We are taking immediate steps to prevent this type of failure from recurring:

  1. Unit Test Realism: We have updated our unit test mocks to more accurately reflect invalid or non-standard production responses, ensuring future query changes are validated against real-world failure modes.
  2. End-to-End Test Scheduling: We are prioritizing the development and scheduling of a new end-to-end test specifically dedicated to validating the full functionality of the device tunnel command in a production-like environment. This will catch integration errors sooner.

We apologize for the interruption this caused to your workflow.
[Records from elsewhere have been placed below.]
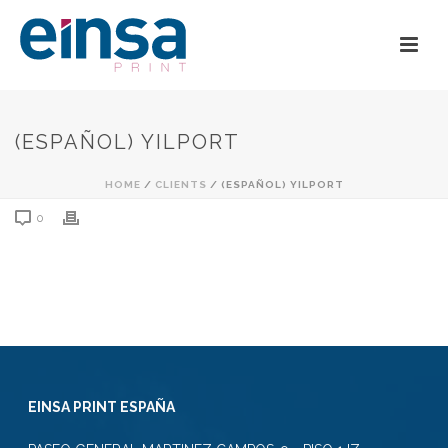
(ESPAÑOL) YILPORT
HOME
/
CLIENTS
/ (ESPAÑOL) YILPORT
0
EINSA PRINT ESPAÑA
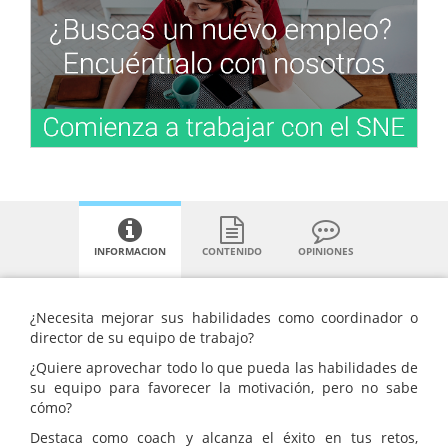
INFORMACION
CONTENIDO
OPINIONES
¿Necesita mejorar sus habilidades como coordinador o
director de su equipo de trabajo?
¿Quiere aprovechar todo lo que pueda las habilidades de
su equipo para favorecer la motivación, pero no sabe
cómo?
Destaca como coach y alcanza el éxito en tus retos,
We are committed to using this incident to improve the robustness and reliability of our continuous deployment process.

Posted Oct 01, 2025 - 12:52 UTC

Resolved

This incident has been resolved.
Posted Sep 30, 2025 - 21:56 UTC

Monitoring

A fix has been implemented and we are monitoring the results.
Posted Sep 30, 2025 - 21:34 UTC

Identified

The issue has been identified and a fix is being implemented.
Posted Sep 30, 2025 - 20:35 UTC

Investigating

We're experiencing an elevated level of errors in our Device VPN Tunnel infrastructure and are currently looking into the issue.
Posted Sep 30, 2025 - 19:47 UTC
This incident affected: Cloudlink (VPN).